Ridley focuses instead on the relationship between Mal and Karen Beecher – and drops the involvement of Mr Jupiter from the Titans entirely. This approach works wonderfully. The narration is split between them, a couple who have contrasting memories of the events that unfolded. Karen’s justified resentment of the Titans, their bullying of Mal and disregard for his place within the team, builds to a wonderful coda.
Her thoughts on Superman also echo Jefferson Pierce’s assessment of the Kryptonian symbolising an Aryan Superman. “The Other History” draws out the idea of Black Americans being aware of implicit threats to their lives that non-POC Americans can simply ignore. But the miniseries accomplishes this with humour and a sense of empathy for all the characters featured, making an appeal for genuine compassion in superhero fiction.

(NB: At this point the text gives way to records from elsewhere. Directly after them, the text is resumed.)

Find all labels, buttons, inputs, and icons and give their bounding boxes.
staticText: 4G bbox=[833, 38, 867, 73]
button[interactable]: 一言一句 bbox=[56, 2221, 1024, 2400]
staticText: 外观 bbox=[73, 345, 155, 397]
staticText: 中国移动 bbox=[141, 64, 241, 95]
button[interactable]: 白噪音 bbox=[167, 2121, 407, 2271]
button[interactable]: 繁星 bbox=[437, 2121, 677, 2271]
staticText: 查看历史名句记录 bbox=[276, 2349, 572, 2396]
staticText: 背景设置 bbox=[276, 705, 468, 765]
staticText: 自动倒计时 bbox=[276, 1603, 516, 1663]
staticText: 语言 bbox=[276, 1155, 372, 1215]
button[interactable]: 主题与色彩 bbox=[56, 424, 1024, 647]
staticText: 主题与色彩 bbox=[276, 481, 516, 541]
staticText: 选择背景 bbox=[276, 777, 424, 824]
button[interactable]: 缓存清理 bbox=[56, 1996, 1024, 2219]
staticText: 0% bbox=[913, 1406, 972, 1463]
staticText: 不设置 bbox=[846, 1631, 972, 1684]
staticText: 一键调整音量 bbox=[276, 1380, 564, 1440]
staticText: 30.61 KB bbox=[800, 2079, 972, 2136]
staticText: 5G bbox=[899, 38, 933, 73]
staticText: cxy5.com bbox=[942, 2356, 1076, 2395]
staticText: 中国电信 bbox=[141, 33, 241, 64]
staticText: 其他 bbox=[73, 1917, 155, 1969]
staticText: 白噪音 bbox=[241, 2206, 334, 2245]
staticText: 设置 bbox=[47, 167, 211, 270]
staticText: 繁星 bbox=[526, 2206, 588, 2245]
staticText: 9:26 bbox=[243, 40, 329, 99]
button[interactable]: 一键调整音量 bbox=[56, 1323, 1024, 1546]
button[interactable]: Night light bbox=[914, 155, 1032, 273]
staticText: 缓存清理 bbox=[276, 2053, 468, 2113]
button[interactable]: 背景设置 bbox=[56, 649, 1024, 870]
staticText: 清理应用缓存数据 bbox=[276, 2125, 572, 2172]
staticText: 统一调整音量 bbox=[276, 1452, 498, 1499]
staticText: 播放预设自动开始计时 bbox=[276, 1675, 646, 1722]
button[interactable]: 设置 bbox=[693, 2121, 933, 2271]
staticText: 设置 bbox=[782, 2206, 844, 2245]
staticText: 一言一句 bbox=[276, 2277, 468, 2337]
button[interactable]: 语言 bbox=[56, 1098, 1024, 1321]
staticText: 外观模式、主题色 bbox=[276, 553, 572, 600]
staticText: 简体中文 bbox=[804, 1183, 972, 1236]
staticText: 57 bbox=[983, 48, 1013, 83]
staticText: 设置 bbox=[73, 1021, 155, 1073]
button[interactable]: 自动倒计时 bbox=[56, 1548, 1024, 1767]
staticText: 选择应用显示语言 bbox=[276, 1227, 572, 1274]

(That said, THR’s Richard Newby has commented this series would not be out of place in the Snyderverse – a frankly odd assessment given the unreflective, flippantly pessimistic nature of those films).
And it’s this telling of stories in their own words that makes The Other History of the DC Universe something special. Next issue has Ridley writing Katana, which he has cited as a challenge for him, just as Tony Isabella writing for a Black superhero in the 1970s was.
I am very much looking forward to what this series has yet to deliver.